— DATASET EXCERPTS —
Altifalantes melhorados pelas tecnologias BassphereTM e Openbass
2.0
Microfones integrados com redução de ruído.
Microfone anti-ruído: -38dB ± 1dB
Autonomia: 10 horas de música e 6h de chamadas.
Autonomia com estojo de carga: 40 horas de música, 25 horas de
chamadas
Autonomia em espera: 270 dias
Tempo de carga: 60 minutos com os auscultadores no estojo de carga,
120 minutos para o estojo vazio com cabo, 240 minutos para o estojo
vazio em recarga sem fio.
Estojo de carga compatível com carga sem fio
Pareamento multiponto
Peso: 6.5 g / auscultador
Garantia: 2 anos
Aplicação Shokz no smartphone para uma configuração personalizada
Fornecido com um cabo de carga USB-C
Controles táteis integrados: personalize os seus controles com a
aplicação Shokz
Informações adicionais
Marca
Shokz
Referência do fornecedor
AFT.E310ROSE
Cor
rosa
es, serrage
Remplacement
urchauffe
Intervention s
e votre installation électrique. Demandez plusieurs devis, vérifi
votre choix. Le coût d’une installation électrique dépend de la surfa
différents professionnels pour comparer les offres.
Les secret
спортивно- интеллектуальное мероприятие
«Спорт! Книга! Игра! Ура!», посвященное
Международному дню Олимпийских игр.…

...

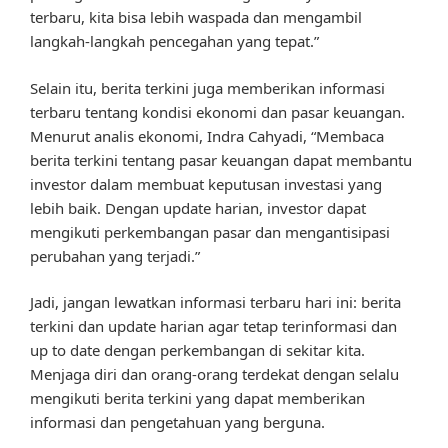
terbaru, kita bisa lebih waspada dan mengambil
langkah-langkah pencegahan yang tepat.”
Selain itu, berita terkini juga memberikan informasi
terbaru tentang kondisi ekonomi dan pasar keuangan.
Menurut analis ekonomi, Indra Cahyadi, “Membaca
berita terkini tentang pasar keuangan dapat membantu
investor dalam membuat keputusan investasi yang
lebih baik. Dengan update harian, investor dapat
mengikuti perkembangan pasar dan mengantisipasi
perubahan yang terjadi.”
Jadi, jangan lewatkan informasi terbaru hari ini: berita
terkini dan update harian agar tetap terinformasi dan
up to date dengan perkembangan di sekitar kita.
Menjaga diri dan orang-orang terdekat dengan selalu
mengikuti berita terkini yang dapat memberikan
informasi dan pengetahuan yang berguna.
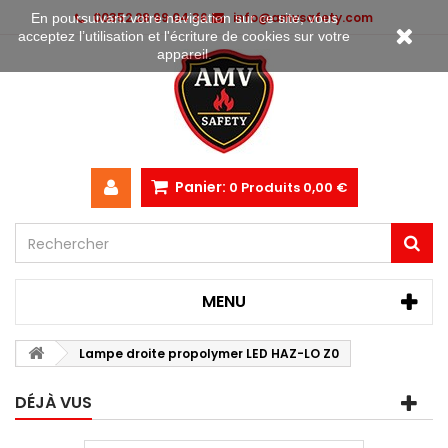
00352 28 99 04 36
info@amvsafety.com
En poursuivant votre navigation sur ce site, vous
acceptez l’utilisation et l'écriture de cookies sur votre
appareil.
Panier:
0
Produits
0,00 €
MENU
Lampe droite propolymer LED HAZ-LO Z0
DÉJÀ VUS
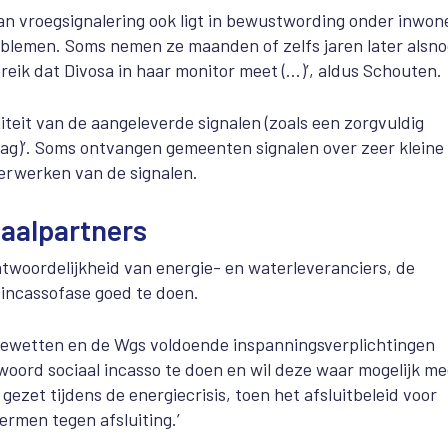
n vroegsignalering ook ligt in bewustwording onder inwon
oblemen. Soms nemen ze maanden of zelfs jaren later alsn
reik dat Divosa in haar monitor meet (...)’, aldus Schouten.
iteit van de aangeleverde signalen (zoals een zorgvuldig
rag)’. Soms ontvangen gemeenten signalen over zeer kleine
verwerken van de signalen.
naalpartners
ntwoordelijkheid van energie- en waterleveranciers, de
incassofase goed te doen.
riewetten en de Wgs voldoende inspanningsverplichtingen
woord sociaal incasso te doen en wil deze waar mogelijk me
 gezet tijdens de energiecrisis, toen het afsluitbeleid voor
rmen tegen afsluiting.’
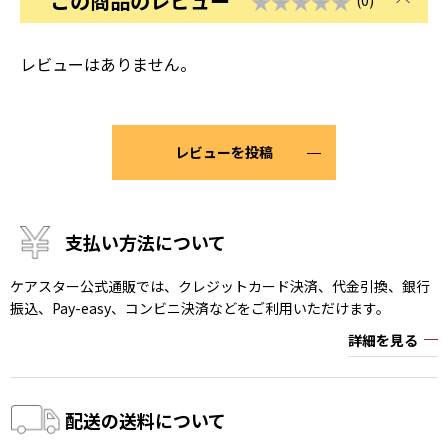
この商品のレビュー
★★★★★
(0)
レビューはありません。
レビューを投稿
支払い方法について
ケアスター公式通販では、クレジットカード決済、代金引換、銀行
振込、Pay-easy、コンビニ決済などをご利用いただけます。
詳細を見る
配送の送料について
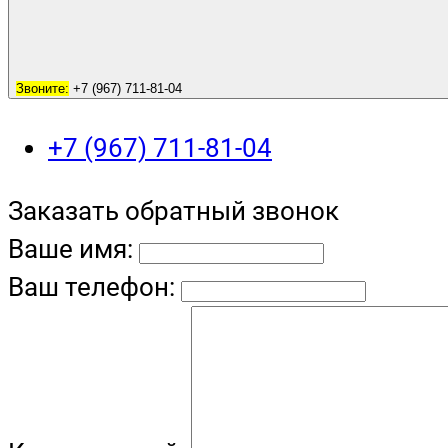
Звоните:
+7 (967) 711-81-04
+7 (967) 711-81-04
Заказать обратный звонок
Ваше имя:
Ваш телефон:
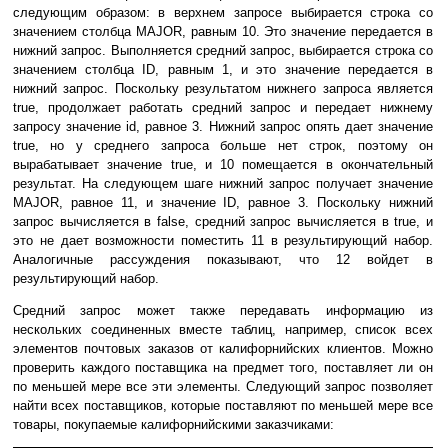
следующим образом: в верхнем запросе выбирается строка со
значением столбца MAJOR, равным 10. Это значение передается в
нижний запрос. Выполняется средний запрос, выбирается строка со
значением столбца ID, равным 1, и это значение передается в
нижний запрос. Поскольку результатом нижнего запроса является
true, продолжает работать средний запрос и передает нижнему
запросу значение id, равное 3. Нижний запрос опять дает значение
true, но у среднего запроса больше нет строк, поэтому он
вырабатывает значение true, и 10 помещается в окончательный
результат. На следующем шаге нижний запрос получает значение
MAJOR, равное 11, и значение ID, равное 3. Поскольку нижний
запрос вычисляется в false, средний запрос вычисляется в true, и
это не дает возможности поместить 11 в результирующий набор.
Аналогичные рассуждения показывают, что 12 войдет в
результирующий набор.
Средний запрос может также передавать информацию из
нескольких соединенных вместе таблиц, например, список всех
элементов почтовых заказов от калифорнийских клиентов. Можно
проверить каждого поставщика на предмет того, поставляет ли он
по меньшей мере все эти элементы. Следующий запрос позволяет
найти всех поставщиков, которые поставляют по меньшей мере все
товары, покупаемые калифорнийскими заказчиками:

==

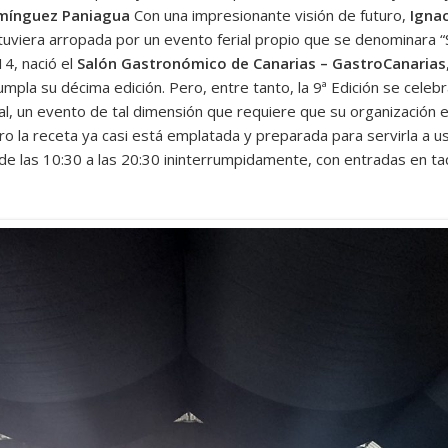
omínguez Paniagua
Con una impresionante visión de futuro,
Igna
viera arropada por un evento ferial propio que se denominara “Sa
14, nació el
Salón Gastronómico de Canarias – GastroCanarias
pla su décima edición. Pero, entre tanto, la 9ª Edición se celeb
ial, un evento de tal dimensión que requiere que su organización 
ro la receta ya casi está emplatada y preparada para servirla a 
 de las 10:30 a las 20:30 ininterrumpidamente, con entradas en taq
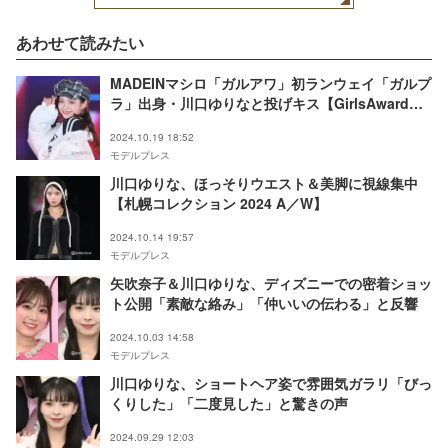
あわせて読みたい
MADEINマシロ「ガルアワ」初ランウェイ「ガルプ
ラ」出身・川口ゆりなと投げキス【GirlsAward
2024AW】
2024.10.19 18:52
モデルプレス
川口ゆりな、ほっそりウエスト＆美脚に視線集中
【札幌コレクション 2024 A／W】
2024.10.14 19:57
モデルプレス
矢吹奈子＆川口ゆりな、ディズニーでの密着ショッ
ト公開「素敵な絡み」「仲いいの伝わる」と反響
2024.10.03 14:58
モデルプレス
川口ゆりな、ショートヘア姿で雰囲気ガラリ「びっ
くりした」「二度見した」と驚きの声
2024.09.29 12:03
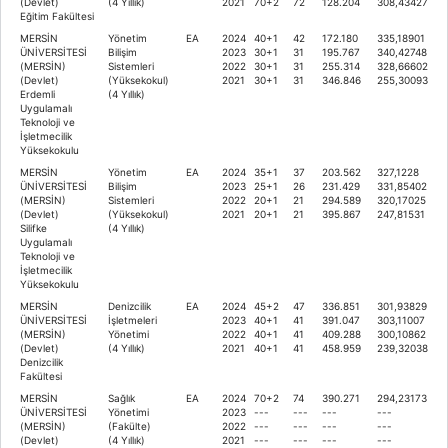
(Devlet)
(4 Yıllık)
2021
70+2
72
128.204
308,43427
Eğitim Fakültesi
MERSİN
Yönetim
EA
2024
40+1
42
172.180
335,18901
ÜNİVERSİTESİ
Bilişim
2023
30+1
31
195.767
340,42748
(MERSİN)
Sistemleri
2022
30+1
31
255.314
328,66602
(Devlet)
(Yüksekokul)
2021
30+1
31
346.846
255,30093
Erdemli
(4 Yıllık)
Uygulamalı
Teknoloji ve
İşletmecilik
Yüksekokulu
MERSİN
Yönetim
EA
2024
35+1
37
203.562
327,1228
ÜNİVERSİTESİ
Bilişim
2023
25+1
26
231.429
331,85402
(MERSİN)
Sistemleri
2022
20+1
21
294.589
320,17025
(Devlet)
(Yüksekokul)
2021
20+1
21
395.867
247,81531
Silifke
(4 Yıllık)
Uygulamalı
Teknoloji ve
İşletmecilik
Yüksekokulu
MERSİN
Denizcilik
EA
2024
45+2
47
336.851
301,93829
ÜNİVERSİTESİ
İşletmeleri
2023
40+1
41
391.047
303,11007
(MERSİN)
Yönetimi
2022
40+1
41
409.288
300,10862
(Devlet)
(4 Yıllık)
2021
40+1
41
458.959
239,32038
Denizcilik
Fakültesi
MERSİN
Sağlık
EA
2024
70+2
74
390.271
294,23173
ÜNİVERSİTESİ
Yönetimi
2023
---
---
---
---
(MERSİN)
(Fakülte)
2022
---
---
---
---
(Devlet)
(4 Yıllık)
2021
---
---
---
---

— WHAT THE TASK ASKS —
Scan the listing and report each line where the word "signalen" shows up.

— TASK ANSWER —
iteit van de aangeleverde signalen (zoals een zorgvuldig
rag)’. Soms ontvangen gemeenten signalen over zeer kleine
verwerken van de signalen.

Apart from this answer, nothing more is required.